Times series database storage format, point arrays, and downsampling

Pedro

I'm looking into reading over 2,000 new datapoints, each reporting once per minute, and storing them either in Mango or in another time-series database. Most values are 16 bits wide, but many may be only 8 bits wide, and all could be stored with the same timestamp each minute. This is a lot of data, so I'm looking to store it efficiently, and then probably analyze and visualize it with the Anaconda Python toolset.

I currently have almost 1,300 enabled points in a Mango installation. I recommend the command line tool jfq to use JSONata queries to quickly answer such questions:

$ jfq '$count(dataPoints[enabled=true].[name])' Mango-Configuration-Aug-01-2019_000500.json
1289
The .[name] is not needed, but I like to list the point names as a sanity check before invoking the count.

This brings me to Mango's NoSQL time-series database:

How does Mango's time-series database store binary or numerical values?
Are all point values stored as 64 bits? Even binary values?
Is each TSDB entry 128 bits? (64bit timestamp+64bit value)?
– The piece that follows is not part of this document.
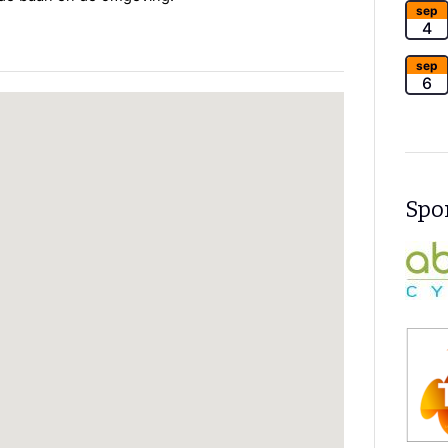
sep
4
sep
6
Spon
Each four 16-bit readings would be transmitted packed into 64-bit wide words, with the same timestamp from each data source, either over MQTT-SN into a broker and into the Mango MQTT client subscriptions, or over CoAP and REST PUTs. Those four stored numbers can then be used to generate the additional two numbers I need for each timestamp; incidentally, if you ever integrate an MQTT broker into Mango, please be sure it supports MQTT-SN like the Mosquitto broker. Values can therefore be calculated upon retrieval; storing such values would be redundant and bloat storage needs by another 50%.

To summarize, I could pack four 16-bit values into a 64-bit pointvalue, and then generate the remaining two points when I read and unpack the pointvalue, thus generating my desired six 16-bit values. Unpacking could almost be done with metadata functions, but metadata functions are triggered when the data enters Mango rather than when the data is retrieved from Mango's TSDB.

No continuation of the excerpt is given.